START EXTRACTED ENTRIES

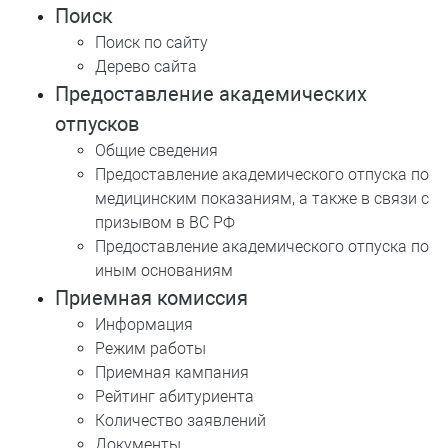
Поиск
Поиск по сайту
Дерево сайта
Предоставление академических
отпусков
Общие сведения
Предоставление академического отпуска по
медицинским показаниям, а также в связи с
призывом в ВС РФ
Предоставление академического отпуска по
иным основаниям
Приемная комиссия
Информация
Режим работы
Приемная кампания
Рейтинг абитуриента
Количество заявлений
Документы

END EXTRACTED ENTRIES
START EXTRACTED ENTRIES

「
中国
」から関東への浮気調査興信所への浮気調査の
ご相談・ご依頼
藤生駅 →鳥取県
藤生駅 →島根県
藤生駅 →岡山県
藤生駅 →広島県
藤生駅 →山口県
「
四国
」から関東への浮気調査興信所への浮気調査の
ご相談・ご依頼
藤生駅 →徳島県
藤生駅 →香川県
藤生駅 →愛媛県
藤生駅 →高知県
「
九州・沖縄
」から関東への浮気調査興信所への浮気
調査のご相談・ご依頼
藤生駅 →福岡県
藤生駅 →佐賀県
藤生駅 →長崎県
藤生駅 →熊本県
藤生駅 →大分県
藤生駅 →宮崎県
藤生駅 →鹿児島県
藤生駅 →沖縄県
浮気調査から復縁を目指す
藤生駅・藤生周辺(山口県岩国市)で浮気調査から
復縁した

END EXTRACTED ENTRIES

Pull out every line in the data above that has the word "Приемная".

EXERCISE ANSWER:
Приемная комиссия
Приемная кампания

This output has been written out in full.